Before Taeghen’s eyes, his cousin’s form shifted and wavered and a pitch black humanoid figure seemed to merge with Faevel’s writhing form. Suddenly, the green shaft disappeared and the star dimmed, but it was still a malevolent force, lurking on the edge of perception. “Are you ok?” Taeghen asked as he moved towards his stricken cousin.
“Oh, I’m just fine,” said Faevel, but it was a voice that belonged to no being of the natural world. Iron grating over stone was the closest thing Taeghen could think of to describe it. He cautiously backed away. His cousin turned, and Taeghen noticed Faevel’s eyes glowing a brilliant, nacreous green. A chuckle rumbled forth from Faevel’s chest becoming a full-fledged laugh.

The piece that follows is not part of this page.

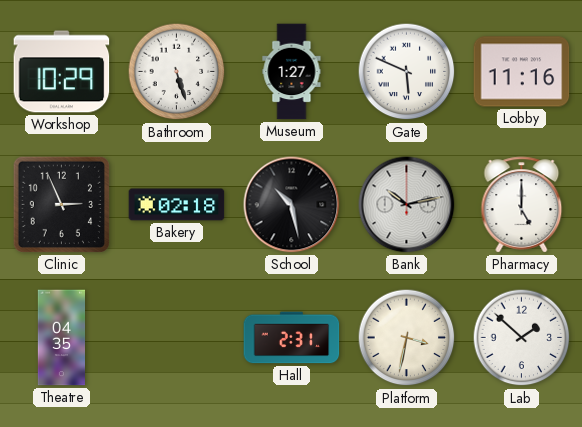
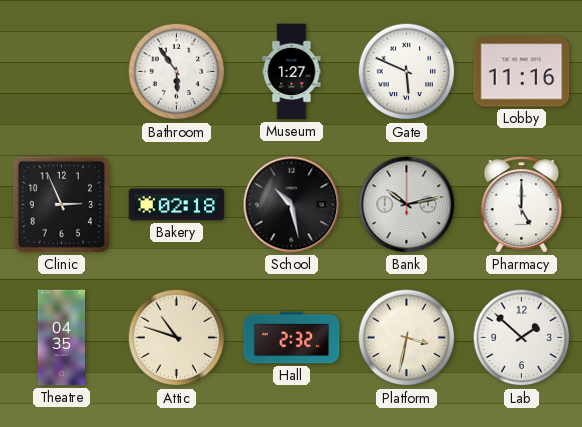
Workshop: 10:29 -> none
Bathroom: 5:27 -> 5:54
Attic: none -> 10:48
Hall: 2:31 -> 2:32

“Come now, cousin, have you never seen Star Spawn born before. You should feel privileged—not many live to see such a wondrous event. I am afraid I will have to kill you now.”
Taeghen let loose a tortured howl as he prepared his bow. “Melora, guide my aim,” he prayed. He had to slay this beast that had the form of his cousin. His arrow flew at his cousin, who was scuttling quickly forward with a hungry look in his emerald eyes. The arrow took the creature right in the left eye.
“No!” it screamed. “My moment of birth is undone! Treacherous elf! You may have sent me back to the Far Realm, but with my dying breath, I curse you as a fratricide, a crime unforgivable even among the Gods. Pray that we don’t meet again!”
Taeghen stood a little way into the clearing as his cousin’s body dissolved into a cloud of noxious green gas that was swept away by a breeze that had sprung up. The breeze smelled of the grave. He fell to his knees, weeping over his fallen cousin. The sounds of the rest of his party were rapidly approaching. Taeghen wondered how to explain what had happened here, but he also feared that a larger party might unless more fell magic from the damned monolith. He scrambled up to warn his Elven kin, but noticed that a strange mist had rolled in and that the world was growing hazy . . ..
He was shaken from his reverie by Nene. “We are ready for our trip to the crypts. You going to look at that apple or eat it?”
He gathered his equipment and put the apple in his pack. It was a symbol of hope, a symbol that perhaps there was a way out of this accursed world of the damned. In the meantime, he must move forward and survive until he found his way out.